Word for word, retype the tail of the data below, starting with the line that has "risques de moisissures" and including the last line.

━━━━━━━━━━━━━━━━

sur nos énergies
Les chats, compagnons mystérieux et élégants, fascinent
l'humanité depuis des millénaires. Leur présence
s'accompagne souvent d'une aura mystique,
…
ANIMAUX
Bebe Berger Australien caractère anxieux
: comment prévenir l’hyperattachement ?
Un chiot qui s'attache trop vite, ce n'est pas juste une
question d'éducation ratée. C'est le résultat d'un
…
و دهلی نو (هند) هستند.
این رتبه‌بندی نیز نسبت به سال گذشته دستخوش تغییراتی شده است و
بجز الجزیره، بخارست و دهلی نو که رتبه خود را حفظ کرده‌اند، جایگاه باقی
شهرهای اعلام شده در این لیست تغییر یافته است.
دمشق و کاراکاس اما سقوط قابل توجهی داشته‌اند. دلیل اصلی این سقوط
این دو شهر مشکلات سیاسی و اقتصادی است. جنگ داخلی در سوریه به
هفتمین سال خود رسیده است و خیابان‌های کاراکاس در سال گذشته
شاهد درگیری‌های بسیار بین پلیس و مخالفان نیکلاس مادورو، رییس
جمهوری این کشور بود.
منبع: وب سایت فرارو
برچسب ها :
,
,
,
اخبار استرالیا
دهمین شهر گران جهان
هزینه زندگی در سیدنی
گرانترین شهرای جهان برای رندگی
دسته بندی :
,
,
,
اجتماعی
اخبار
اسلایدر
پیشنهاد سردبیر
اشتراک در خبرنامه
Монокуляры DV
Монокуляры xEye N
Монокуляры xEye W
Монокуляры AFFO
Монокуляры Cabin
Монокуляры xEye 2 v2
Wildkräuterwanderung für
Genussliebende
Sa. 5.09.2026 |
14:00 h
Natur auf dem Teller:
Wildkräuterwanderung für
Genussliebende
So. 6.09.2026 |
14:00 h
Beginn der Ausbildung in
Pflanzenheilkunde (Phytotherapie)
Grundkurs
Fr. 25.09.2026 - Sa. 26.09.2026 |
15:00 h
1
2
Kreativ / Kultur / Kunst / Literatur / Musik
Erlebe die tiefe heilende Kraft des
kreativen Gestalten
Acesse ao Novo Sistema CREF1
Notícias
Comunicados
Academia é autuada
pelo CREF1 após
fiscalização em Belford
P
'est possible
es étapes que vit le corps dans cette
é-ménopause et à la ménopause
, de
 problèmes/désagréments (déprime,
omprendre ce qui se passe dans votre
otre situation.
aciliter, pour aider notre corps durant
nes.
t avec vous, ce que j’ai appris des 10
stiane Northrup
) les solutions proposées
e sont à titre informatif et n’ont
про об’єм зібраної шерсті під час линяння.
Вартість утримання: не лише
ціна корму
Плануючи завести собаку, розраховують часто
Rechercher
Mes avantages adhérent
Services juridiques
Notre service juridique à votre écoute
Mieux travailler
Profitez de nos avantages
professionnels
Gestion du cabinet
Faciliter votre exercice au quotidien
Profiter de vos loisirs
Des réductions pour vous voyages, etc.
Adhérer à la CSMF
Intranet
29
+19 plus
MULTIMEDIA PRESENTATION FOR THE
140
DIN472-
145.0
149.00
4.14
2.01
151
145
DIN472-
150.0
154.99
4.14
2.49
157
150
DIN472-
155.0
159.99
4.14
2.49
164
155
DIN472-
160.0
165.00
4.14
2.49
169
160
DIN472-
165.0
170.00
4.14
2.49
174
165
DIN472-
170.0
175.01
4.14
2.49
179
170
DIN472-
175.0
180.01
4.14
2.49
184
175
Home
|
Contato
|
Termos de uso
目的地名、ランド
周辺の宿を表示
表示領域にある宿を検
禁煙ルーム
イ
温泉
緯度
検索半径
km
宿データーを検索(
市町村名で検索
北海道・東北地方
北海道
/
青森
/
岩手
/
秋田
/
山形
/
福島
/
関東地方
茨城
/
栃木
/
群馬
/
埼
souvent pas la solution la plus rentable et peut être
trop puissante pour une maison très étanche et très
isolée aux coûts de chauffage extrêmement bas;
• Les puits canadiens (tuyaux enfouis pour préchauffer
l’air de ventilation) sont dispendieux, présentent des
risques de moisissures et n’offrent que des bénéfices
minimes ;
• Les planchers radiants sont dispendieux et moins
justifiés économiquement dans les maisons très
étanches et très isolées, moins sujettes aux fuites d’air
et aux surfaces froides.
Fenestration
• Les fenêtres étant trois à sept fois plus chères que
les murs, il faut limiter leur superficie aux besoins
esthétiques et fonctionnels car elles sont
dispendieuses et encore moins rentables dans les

━━━━━━━━━━━━━━━━

- _SOLVED PROBLEM_
risques de moisissures et n’offrent que des bénéfices
minimes ;
• Les planchers radiants sont dispendieux et moins
justifiés économiquement dans les maisons très
étanches et très isolées, moins sujettes aux fuites d’air
et aux surfaces froides.
Fenestration
• Les fenêtres étant trois à sept fois plus chères que
les murs, il faut limiter leur superficie aux besoins
esthétiques et fonctionnels car elles sont
dispendieuses et encore moins rentables dans les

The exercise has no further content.